## EXERCISE
Where the word "measures" appears in a line below, copy the whole line.
··· EXTRACTED DATA ···
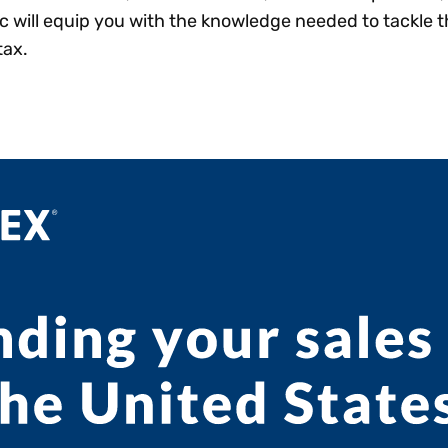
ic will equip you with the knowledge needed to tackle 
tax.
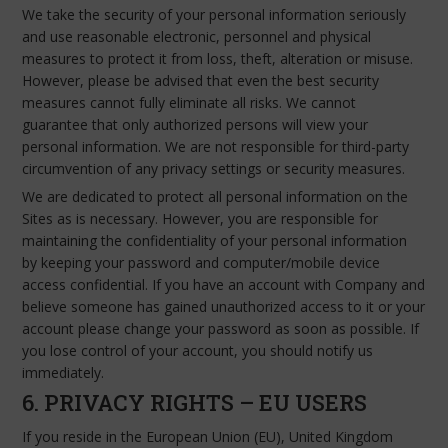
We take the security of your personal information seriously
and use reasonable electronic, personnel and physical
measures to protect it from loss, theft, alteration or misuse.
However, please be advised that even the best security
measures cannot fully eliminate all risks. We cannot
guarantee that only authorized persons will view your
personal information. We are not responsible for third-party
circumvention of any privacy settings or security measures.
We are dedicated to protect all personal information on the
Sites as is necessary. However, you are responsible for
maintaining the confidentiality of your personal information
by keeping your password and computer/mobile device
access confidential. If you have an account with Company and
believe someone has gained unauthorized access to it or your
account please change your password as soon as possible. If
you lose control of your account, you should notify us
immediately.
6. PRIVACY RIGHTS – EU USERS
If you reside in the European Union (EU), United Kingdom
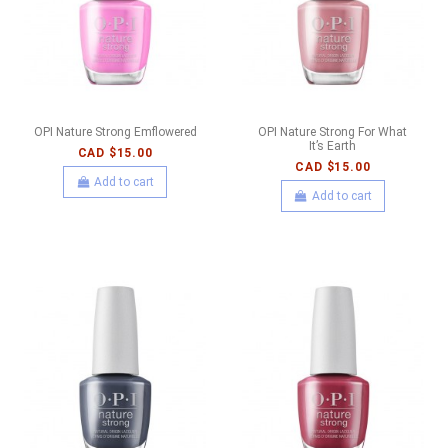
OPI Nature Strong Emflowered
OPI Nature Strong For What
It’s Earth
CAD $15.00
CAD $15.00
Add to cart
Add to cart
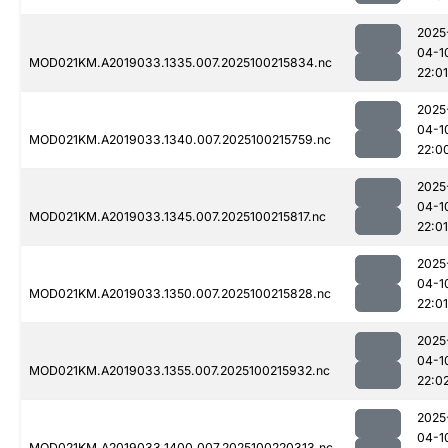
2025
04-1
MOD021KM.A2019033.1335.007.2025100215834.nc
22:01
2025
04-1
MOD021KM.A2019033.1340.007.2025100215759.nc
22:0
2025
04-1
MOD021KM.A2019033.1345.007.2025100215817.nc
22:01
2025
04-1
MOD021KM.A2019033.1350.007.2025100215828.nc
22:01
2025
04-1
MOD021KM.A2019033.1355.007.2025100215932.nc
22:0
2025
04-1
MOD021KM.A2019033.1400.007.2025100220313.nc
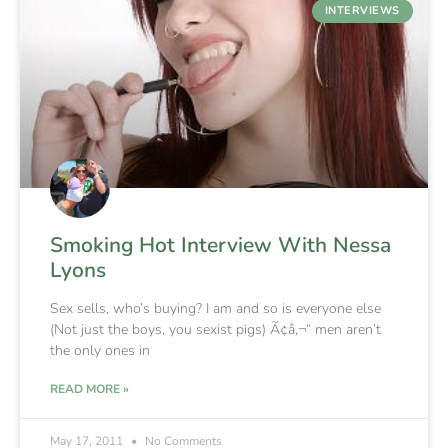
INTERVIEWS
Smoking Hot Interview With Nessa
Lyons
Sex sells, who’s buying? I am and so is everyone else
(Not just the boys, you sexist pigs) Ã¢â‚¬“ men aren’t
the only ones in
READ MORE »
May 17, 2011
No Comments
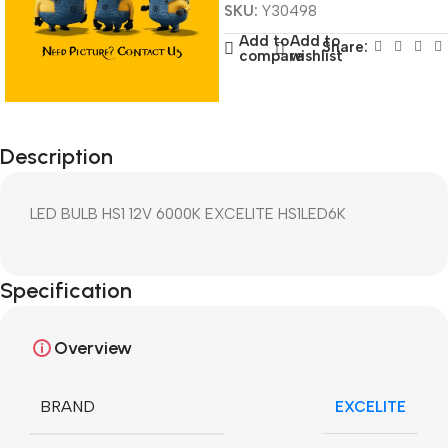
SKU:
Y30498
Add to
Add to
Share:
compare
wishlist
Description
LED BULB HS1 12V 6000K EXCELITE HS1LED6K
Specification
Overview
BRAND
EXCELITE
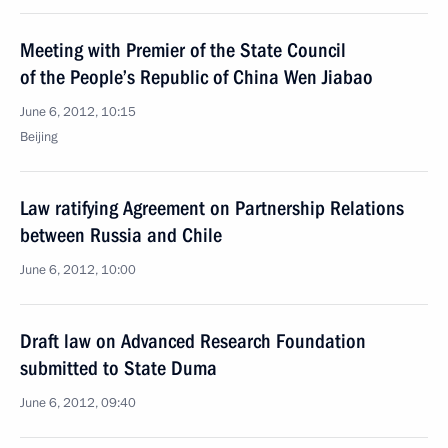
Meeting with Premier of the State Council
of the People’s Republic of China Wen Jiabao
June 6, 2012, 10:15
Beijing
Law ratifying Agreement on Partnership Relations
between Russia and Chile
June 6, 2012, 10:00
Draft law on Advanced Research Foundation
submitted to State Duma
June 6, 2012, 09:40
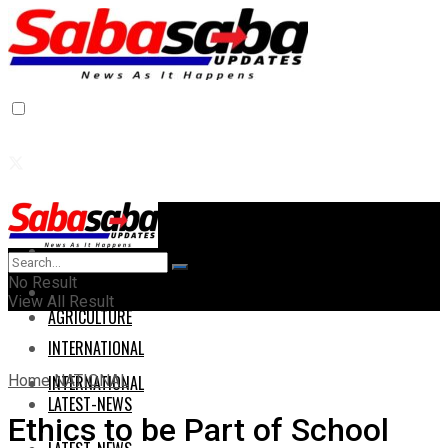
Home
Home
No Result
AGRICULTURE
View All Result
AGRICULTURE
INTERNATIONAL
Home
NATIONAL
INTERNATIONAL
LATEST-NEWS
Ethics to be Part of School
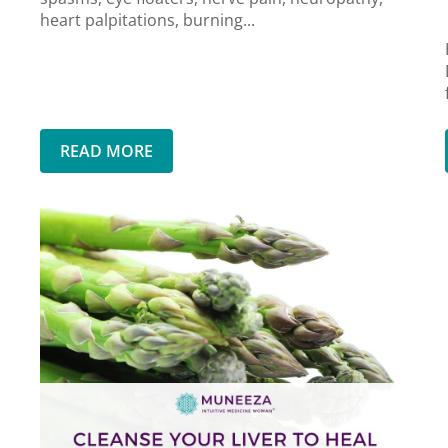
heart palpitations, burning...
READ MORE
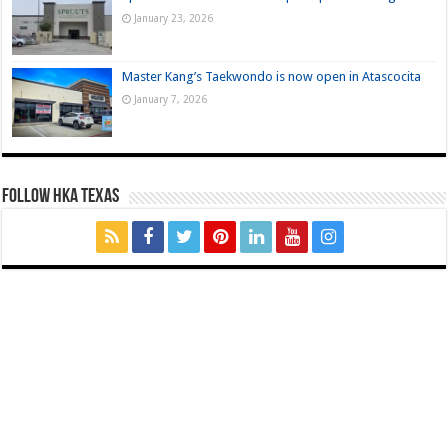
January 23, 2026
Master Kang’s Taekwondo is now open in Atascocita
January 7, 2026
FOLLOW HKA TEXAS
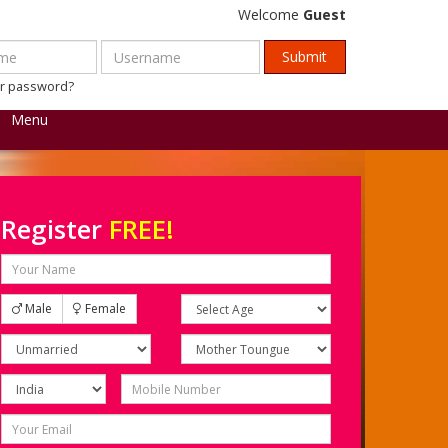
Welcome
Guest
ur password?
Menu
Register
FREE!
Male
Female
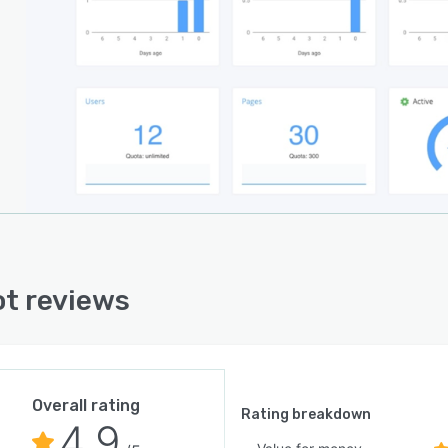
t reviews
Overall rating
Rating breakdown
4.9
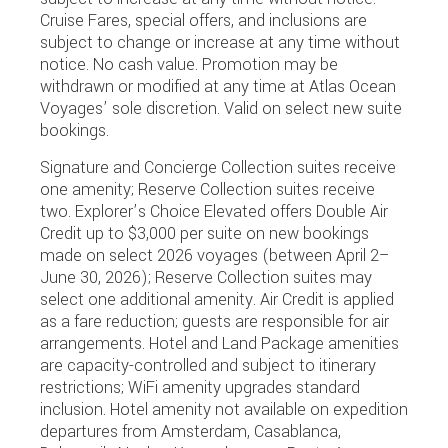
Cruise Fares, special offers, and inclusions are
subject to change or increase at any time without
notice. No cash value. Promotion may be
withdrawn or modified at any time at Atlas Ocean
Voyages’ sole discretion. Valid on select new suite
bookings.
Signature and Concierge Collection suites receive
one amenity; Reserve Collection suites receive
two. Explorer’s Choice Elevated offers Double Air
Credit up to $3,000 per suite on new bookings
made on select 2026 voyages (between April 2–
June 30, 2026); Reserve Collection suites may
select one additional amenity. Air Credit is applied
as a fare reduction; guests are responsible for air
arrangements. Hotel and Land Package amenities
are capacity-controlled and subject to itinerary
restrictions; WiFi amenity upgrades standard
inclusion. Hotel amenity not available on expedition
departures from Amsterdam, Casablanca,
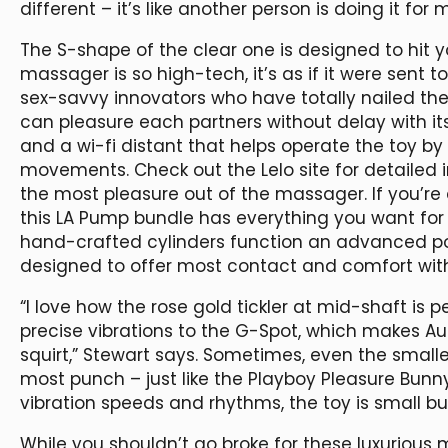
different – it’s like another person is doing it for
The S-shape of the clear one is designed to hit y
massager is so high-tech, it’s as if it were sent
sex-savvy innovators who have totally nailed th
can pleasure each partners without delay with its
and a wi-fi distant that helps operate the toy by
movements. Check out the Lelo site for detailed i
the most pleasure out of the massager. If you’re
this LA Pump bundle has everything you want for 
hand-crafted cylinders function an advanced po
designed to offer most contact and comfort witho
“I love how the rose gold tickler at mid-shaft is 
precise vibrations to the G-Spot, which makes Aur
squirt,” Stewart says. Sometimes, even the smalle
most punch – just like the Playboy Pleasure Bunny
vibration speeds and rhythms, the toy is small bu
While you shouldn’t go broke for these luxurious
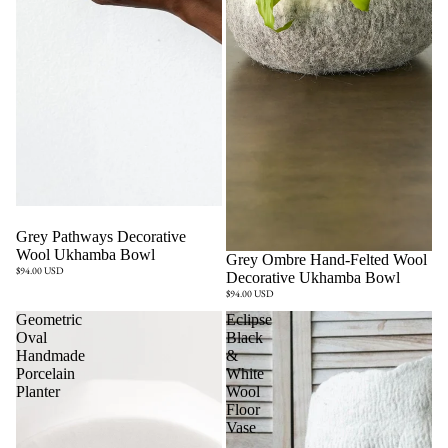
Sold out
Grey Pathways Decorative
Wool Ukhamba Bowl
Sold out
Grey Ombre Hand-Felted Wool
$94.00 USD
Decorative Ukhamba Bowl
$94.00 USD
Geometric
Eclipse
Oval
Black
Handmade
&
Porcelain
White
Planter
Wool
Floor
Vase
···
··· EXTRACTED DATA ···
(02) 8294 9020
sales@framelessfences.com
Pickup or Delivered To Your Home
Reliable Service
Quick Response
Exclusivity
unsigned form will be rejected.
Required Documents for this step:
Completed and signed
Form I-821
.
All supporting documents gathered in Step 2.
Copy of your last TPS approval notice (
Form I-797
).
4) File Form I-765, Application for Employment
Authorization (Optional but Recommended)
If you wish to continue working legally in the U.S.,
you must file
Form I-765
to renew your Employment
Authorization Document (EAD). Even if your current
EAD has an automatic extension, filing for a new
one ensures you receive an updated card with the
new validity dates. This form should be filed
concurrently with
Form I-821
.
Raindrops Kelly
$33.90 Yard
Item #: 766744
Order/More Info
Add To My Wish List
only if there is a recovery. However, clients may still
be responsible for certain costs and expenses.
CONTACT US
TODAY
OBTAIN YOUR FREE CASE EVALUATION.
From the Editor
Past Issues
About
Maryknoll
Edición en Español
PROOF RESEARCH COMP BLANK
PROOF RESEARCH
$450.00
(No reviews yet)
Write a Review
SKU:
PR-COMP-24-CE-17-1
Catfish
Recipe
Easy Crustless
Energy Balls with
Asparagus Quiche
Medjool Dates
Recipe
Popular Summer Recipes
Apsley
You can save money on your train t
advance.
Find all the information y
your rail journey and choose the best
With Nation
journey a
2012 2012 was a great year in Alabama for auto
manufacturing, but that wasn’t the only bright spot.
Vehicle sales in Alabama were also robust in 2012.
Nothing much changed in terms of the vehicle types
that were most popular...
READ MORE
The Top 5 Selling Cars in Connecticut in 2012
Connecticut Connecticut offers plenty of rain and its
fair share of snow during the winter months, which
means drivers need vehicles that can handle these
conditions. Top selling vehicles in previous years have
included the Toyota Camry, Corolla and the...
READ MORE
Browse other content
···
··· EXTRACTED DATA ···
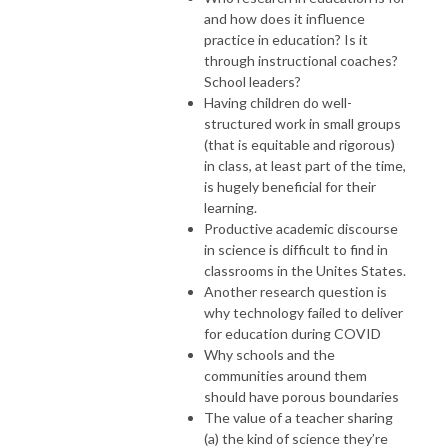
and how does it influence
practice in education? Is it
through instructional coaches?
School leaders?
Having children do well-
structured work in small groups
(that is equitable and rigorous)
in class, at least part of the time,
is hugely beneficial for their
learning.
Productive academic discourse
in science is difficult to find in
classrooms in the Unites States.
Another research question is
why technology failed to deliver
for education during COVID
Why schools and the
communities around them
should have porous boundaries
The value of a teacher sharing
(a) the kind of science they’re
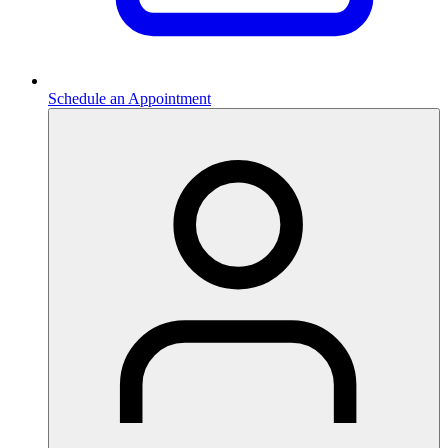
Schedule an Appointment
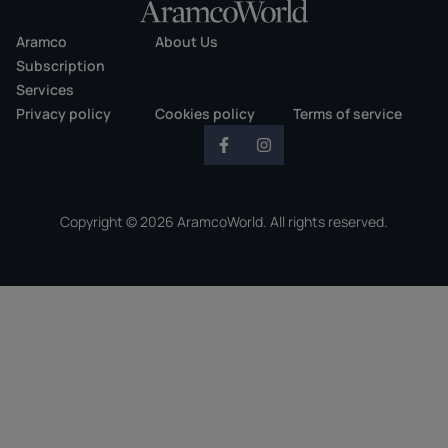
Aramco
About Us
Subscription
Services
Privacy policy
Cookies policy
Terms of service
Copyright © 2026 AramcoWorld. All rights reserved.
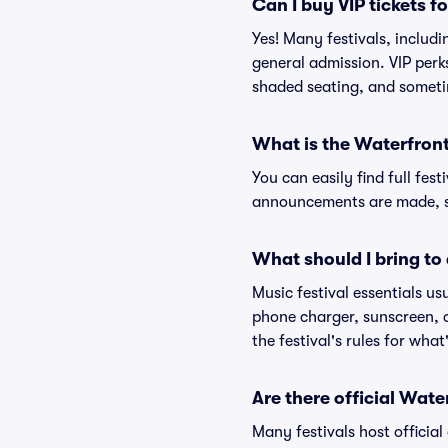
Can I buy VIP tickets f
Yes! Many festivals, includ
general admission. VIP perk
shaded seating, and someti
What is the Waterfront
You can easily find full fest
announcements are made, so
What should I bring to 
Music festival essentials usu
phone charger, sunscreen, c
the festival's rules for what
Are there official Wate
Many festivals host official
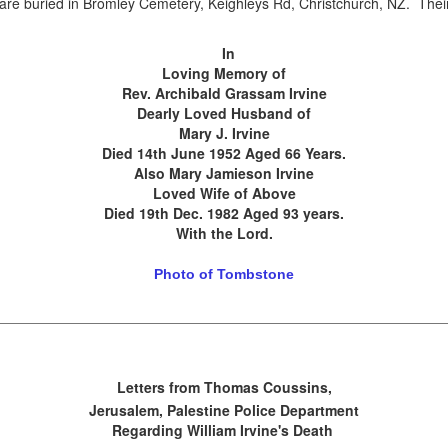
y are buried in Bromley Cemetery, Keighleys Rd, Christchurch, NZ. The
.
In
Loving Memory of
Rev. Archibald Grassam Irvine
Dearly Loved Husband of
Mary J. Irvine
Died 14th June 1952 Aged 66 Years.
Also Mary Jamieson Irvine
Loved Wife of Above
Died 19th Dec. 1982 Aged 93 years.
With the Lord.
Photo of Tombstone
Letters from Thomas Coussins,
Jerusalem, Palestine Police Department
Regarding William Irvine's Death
···
## WRITTEN SOLUTION
measures to protect it from loss, theft, alteration or misuse.
measures cannot fully eliminate all risks. We cannot
circumvention of any privacy settings or security measures.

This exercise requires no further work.